Le lendemain, Mitsuha les avait rencontrés devant la guilde des mercenaires. Quand elle était arrivée, ils avaient déjà vendu leur butin à la guilde. Mitsuha avait signé le document en disant qu’ils avaient répondu à sa demande et leur avait donné une note « A », ce dont ils étaient très satisfaits. La guilde avait donné à Sven la seule pièce d’or qu’on lui avait promise, et il l’avait cachée avec grand soin.

Cette pièce d’or leur permettrait de payer quinze jours de nourriture et de loyer de leur chambre spacieuse, mais bon marché.

Mais ce qui était encore plus important, c’était la fête qu’ils allaient organiser. Ils avaient décidé de célébrer leur voyage réussi dans la nature. Entre les gains dus à la chasse et aux herbes, les mercenaires pouvaient se permettre de s’amuser. De plus, ils avaient probablement pensé que se rapprocher de Mitsuha serait bénéfique, donc ce n’était clairement pas un gaspillage d’argent.

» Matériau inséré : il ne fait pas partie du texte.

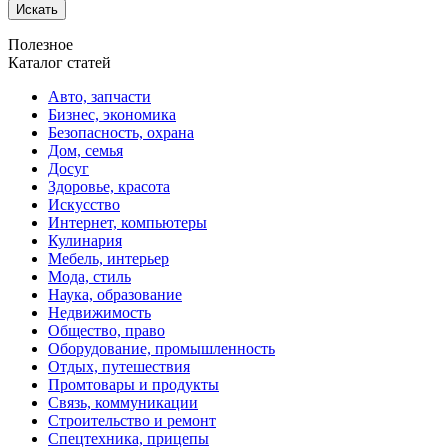
Искать
Полезное
Каталог статей
Авто, запчасти
Бизнес, экономика
Безопасность, охрана
Дом, семья
Досуг
Здоровье, красота
Искусство
Интернет, компьютеры
Кулинария
Мебель, интерьер
Мода, стиль
Наука, образование
Недвижимость
Общество, право
Оборудование, промышленность
Отдых, путешествия
Промтовары и продукты
Связь, коммуникации
Строительство и ремонт
Спецтехника, прицепы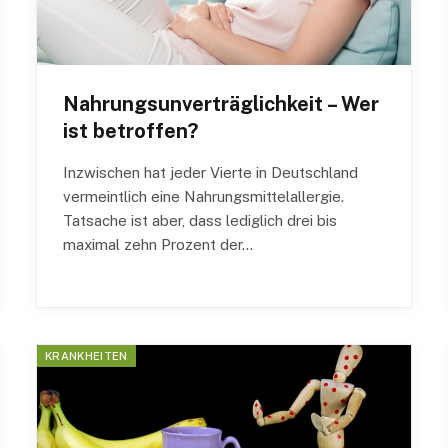
Nahrungsunverträglichkeit – Wer
ist betroffen?
Inzwischen hat jeder Vierte in Deutschland
vermeintlich eine Nahrungsmittelallergie.
Tatsache ist aber, dass lediglich drei bis
maximal zehn Prozent der…
KRANKHEITEN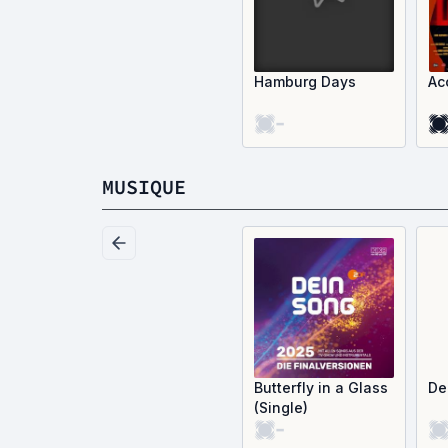
Hamburg Days
Ac
-
MUSIQUE
Butterfly in a Glass
De
(Single)
-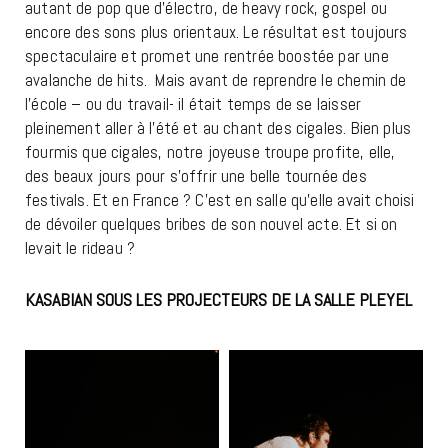
autant de pop que d’électro, de heavy rock, gospel ou
encore des sons plus orientaux. Le résultat est toujours
spectaculaire et promet une rentrée boostée par une
avalanche de hits. Mais avant de reprendre le chemin de
l’école – ou du travail- il était temps de se laisser
pleinement aller à l’été et au chant des cigales. Bien plus
fourmis que cigales, notre joyeuse troupe profite, elle,
des beaux jours pour s’offrir une belle tournée des
festivals. Et en France ? C’est en salle qu’elle avait choisi
de dévoiler quelques bribes de son nouvel acte. Et si on
levait le rideau ?
KASABIAN SOUS LES PROJECTEURS DE LA SALLE PLEYEL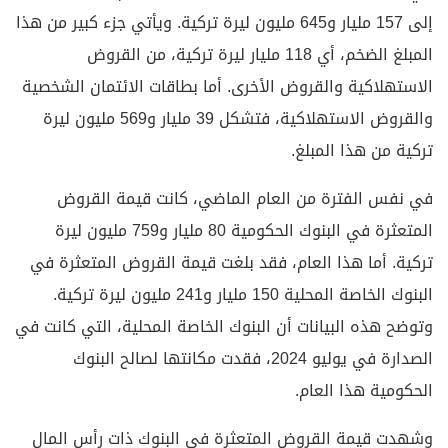
إلى 157 مليار و645 مليون ليرة تركية. ويأتي جزء كبير من هذا
المبلغ الضخم، أي 118 مليار ليرة تركية، من القروض
الاستهلاكية والقروض الأخرى. أما بطاقات الائتمان الشخصية
والقروض الاستهلاكية، فتشكل 39 مليار و569 مليون ليرة
تركية من هذا المبلغ.
في نفس الفترة من العام الماضي، كانت قيمة القروض
المتعثرة في البنوك الحكومية 80 مليار و759 مليون ليرة
تركية. أما هذا العام، فقد بلغت قيمة القروض المتعثرة في
البنوك الخاصة المحلية 150 مليار و241 مليون ليرة تركية.
وتوضح هذه البيانات أن البنوك الخاصة المحلية، التي كانت في
الصدارة في يوليو 2024، فقدت مكانتها لصالح البنوك
الحكومية هذا العام.
وشهدت قيمة القروض المتعثرة في البنوك ذات رأس المال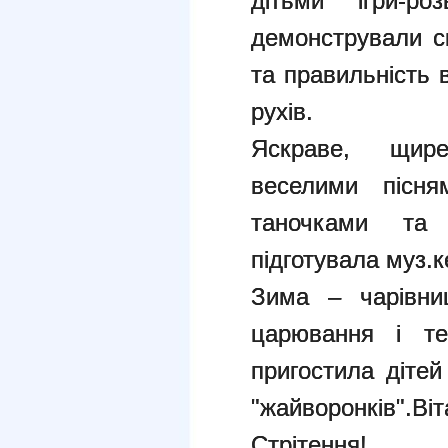
дітьми ігри-р
демонстрували св
та правильність 
рухів.
Яскраве, щир
веселими пісня
таночками та 
підготувала муз.к
Зима – чарівни
царювання і те
пригостила діте
"жайворонків".Ві
Стрітення!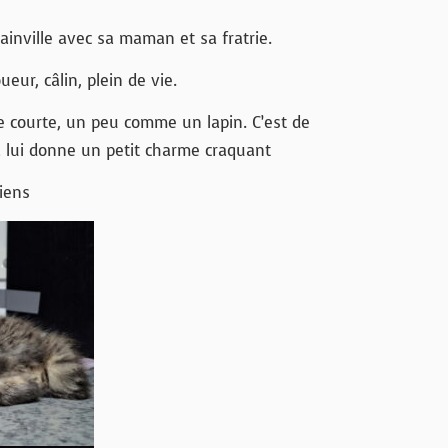
ainville avec sa maman et sa fratrie.
eur, câlin, plein de vie.
eue courte, un peu comme un lapin. C’est de
a lui donne un petit charme craquant
iens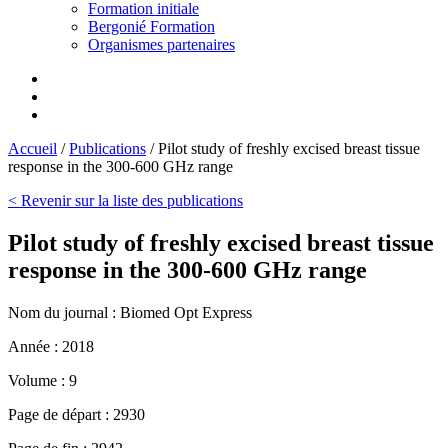
Formation initiale
Bergonié Formation
Organismes partenaires
Accueil
/
Publications
/
Pilot study of freshly excised breast tissue
response in the 300-600 GHz range
< Revenir sur la liste des publications
Pilot study of freshly excised breast tissue
response in the 300-600 GHz range
Nom du journal :
Biomed Opt Express
Année :
2018
Volume :
9
Page de départ :
2930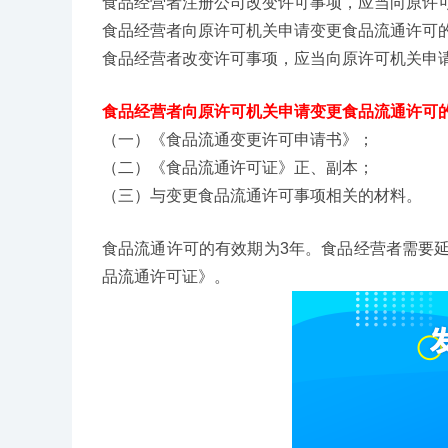
食品经营者注册公司改变许可事项，应当向原许
食品经营者向原许可机关申请变更食品流通许可
食品经营者改变许可事项，应当向原许可机关申
食品经营者向原许可机关申请变更食品流通许可
（一）《食品流通变更许可申请书》；
（二）《食品流通许可证》正、副本；
（三）与变更食品流通许可事项相关的材料。
食品流通许可的有效期为3年。食品经营者需要
品流通许可证》。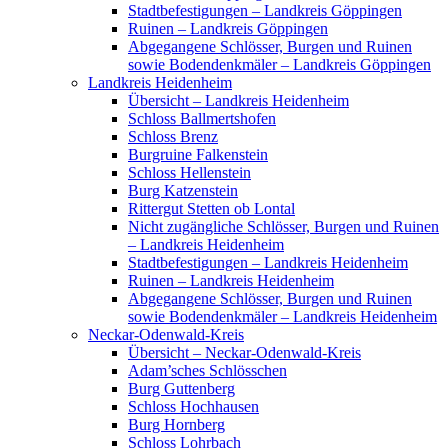
Stadtbefestigungen – Landkreis Göppingen
Ruinen – Landkreis Göppingen
Abgegangene Schlösser, Burgen und Ruinen
sowie Bodendenkmäler – Landkreis Göppingen
Landkreis Heidenheim
Übersicht – Landkreis Heidenheim
Schloss Ballmertshofen
Schloss Brenz
Burgruine Falkenstein
Schloss Hellenstein
Burg Katzenstein
Rittergut Stetten ob Lontal
Nicht zugängliche Schlösser, Burgen und Ruinen
– Landkreis Heidenheim
Stadtbefestigungen – Landkreis Heidenheim
Ruinen – Landkreis Heidenheim
Abgegangene Schlösser, Burgen und Ruinen
sowie Bodendenkmäler – Landkreis Heidenheim
Neckar-Odenwald-Kreis
Übersicht – Neckar-Odenwald-Kreis
Adam’sches Schlösschen
Burg Guttenberg
Schloss Hochhausen
Burg Hornberg
Schloss Lohrbach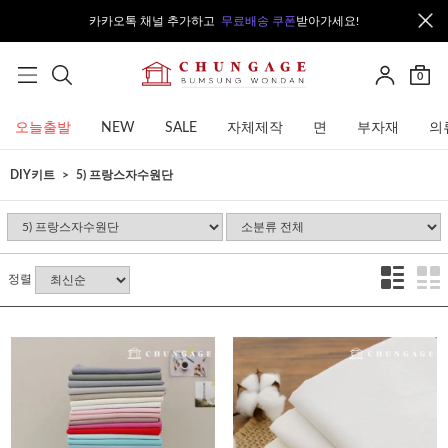
카카오톡 채널 추가하고
무료배송 쿠폰
받아가세요!
0
오늘출발
NEW
SALE
자체제작
면
부자재
의
DIY키트
5) 프랑스자수원단
정렬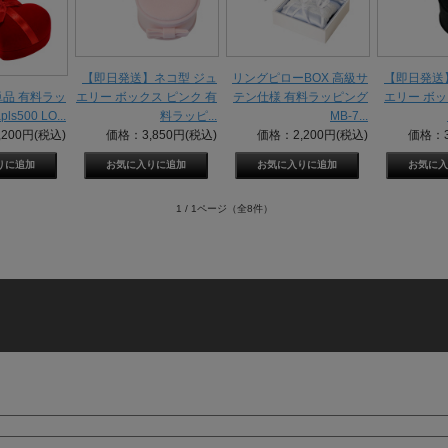
【即日発送】ネコ型 ジュ
リングピローBOX 高級サ
【即日発送
単品 有料ラッ
エリー ボックス ピンク 有
テン仕様 有料ラッピング
エリー ボ
ls500 LO...
料ラッピ...
MB-7...
200円(税込)
価格：3,850円(税込)
価格：2,200円(税込)
価格：3
1 / 1ページ
（全8件）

Mitsuha était trop épuisée pour dîner la veille au soir. Les mercenaires devaient avoir connu la même situation, et tout comme elle, ils n’avaient probablement rien mangé ce matin pour laisser de la place à la nourriture de la fête. Tous les cinq étaient affamés comme des ours, donc ne perdant plus de temps, ils s’étaient dirigés vers leur endroit préféré.

Il n’est que midi, mais il doit bien être cinq heures quelque part, non ?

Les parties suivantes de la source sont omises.